The gospel presentation has changed too. These dates we share the gospel by describing how all have sinned against God, putting us under sentence of death because God is holy and cannot abide the presence of sin or sinful people. The good news is that Christ stepped in and took that punishment in our place, satisfying God's need for justice, so that we can be spared the pains of hell as long as we accept Jesus as our personal savior.
That's quite a bit different from the older doctrine of Christus Victor, and also differs quite significantly from the first recorded creed "If you confess with your mouth 'Jesus is Lord,' and believe in your heart that God raised him from the dead, you shall be saved. For it is with the heart that you believe and are justified, and with the mouth that you confess and are saved" (1 Corinthians 10:9-10).

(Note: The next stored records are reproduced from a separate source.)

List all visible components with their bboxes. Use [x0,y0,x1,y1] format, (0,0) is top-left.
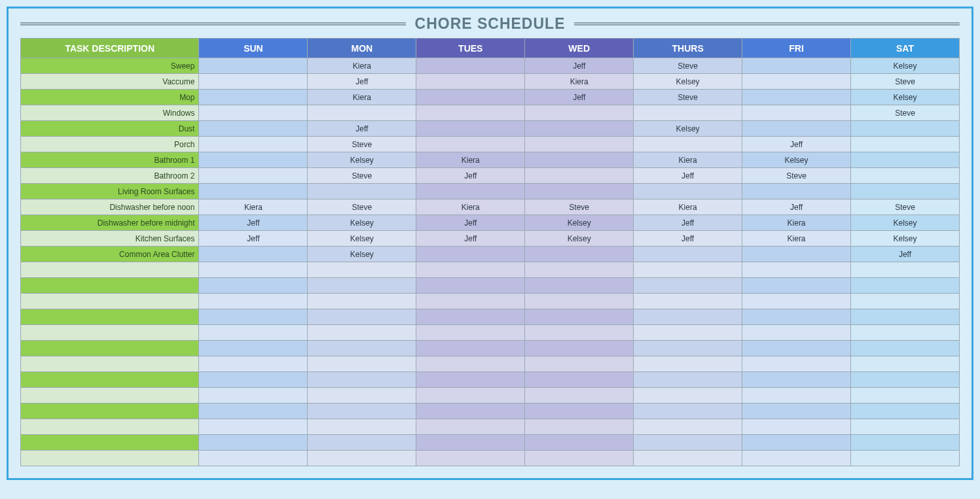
day-cell[interactable]: Kelsey [308,152,416,168]
day-cell[interactable]: Jeff [851,247,960,262]
day-cell[interactable] [851,435,960,451]
task-cell[interactable] [21,356,199,372]
day-cell[interactable] [199,262,308,278]
day-cell[interactable] [308,435,416,451]
day-cell[interactable]: Jeff [199,215,308,231]
day-cell[interactable] [199,247,308,262]
task-cell[interactable]: Living Room Surfaces [21,184,199,199]
day-cell[interactable] [416,356,525,372]
day-cell[interactable] [851,388,960,404]
day-cell[interactable]: Jeff [416,231,525,247]
day-cell[interactable] [416,388,525,404]
day-cell[interactable] [525,388,634,404]
day-cell[interactable] [525,137,634,152]
day-cell[interactable] [199,372,308,388]
day-cell[interactable] [851,404,960,419]
day-cell[interactable] [416,435,525,451]
day-cell[interactable] [525,262,634,278]
day-cell[interactable] [416,90,525,105]
day-cell[interactable] [634,356,742,372]
day-cell[interactable]: Jeff [308,121,416,137]
day-cell[interactable] [308,372,416,388]
day-cell[interactable]: Steve [851,199,960,215]
day-cell[interactable]: Kelsey [851,90,960,105]
day-cell[interactable] [199,435,308,451]
day-cell[interactable]: Jeff [525,58,634,74]
day-cell[interactable] [199,74,308,90]
day-cell[interactable] [416,404,525,419]
task-cell[interactable] [21,388,199,404]
day-cell[interactable] [525,105,634,121]
day-cell[interactable] [199,341,308,356]
day-cell[interactable] [851,184,960,199]
task-cell[interactable]: Dust [21,121,199,137]
day-cell[interactable]: Jeff [634,168,742,184]
day-cell[interactable] [851,121,960,137]
day-cell[interactable]: Kiera [634,199,742,215]
day-cell[interactable]: Steve [634,90,742,105]
day-cell[interactable] [199,137,308,152]
task-cell[interactable] [21,341,199,356]
day-cell[interactable] [525,356,634,372]
day-cell[interactable] [525,152,634,168]
day-cell[interactable]: Kelsey [308,231,416,247]
day-cell[interactable] [634,262,742,278]
day-cell[interactable] [308,404,416,419]
day-cell[interactable] [308,294,416,309]
day-cell[interactable] [416,105,525,121]
day-cell[interactable]: Steve [742,168,851,184]
day-cell[interactable] [416,74,525,90]
day-cell[interactable] [416,451,525,466]
day-cell[interactable]: Kelsey [851,58,960,74]
day-cell[interactable] [525,294,634,309]
day-cell[interactable] [308,341,416,356]
day-cell[interactable] [742,294,851,309]
day-cell[interactable] [634,294,742,309]
day-cell[interactable] [742,372,851,388]
day-cell[interactable] [525,325,634,341]
task-cell[interactable] [21,372,199,388]
day-cell[interactable] [634,341,742,356]
day-cell[interactable] [742,435,851,451]
day-cell[interactable] [634,419,742,435]
day-cell[interactable]: Steve [525,199,634,215]
day-cell[interactable] [742,419,851,435]
day-cell[interactable]: Kelsey [525,215,634,231]
day-cell[interactable] [308,278,416,294]
day-cell[interactable] [416,419,525,435]
day-cell[interactable] [199,278,308,294]
task-cell[interactable] [21,419,199,435]
day-cell[interactable] [851,278,960,294]
day-cell[interactable] [416,121,525,137]
day-cell[interactable]: Kiera [416,199,525,215]
day-cell[interactable]: Jeff [416,215,525,231]
day-cell[interactable]: Kelsey [634,74,742,90]
day-cell[interactable] [525,372,634,388]
day-cell[interactable] [416,247,525,262]
task-cell[interactable] [21,325,199,341]
day-cell[interactable] [199,184,308,199]
day-cell[interactable] [199,309,308,325]
day-cell[interactable] [308,184,416,199]
day-cell[interactable] [525,435,634,451]
day-cell[interactable] [634,309,742,325]
day-cell[interactable] [634,435,742,451]
day-cell[interactable] [199,152,308,168]
day-cell[interactable] [634,325,742,341]
task-cell[interactable]: Dishwasher before noon [21,199,199,215]
day-cell[interactable] [634,278,742,294]
day-cell[interactable] [634,404,742,419]
day-cell[interactable] [308,325,416,341]
day-cell[interactable] [308,356,416,372]
day-cell[interactable] [851,309,960,325]
day-cell[interactable] [308,419,416,435]
day-cell[interactable] [525,404,634,419]
day-cell[interactable] [416,341,525,356]
day-cell[interactable] [742,309,851,325]
day-cell[interactable] [634,137,742,152]
day-cell[interactable]: Kiera [634,152,742,168]
day-cell[interactable] [634,372,742,388]
day-cell[interactable] [742,58,851,74]
day-cell[interactable] [851,341,960,356]
day-cell[interactable] [742,325,851,341]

Unlike our modern gospel presentation, which requires personal confession of sin, there's nothing in that creed about confessing sin. It's all about confessing Jesus' sovereignty and resurrection. See the difference?
There's also the matter of sexual mores and morality. For centuries, the Christian concept of marriage looked radically different from our Western norm of getting married in church before having sex. In older times, couples would cohabitate and have children before getting their union blessed by the a priest, sometimes years later. The church in some parts of Christian Europe even recognized trial marriages that aren't that different from today's practice of premarital cohabitation.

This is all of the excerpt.